Your task
Transcribe every record verbatim; no pictures.

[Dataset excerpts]
==============================

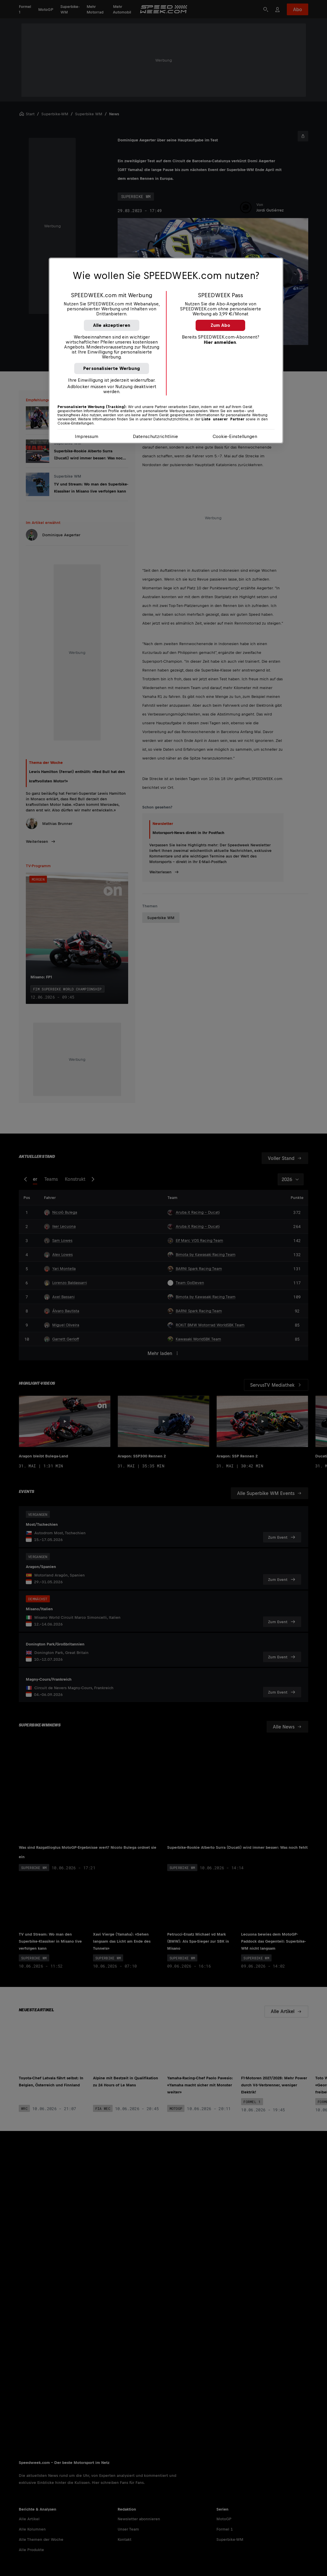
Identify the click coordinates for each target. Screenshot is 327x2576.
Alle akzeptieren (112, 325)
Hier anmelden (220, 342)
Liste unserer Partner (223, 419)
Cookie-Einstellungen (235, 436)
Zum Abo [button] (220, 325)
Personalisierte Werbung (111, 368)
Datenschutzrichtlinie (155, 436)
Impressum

==============================

Response to the exercise
Identify the click coordinates for each target. Screenshot is 327x2576.
Alle akzeptieren (112, 325)
Hier anmelden (220, 342)
Liste unserer Partner (223, 419)
Cookie-Einstellungen (235, 436)
Zum Abo [button] (220, 325)
Personalisierte Werbung (111, 368)
Datenschutzrichtlinie (155, 436)
Impressum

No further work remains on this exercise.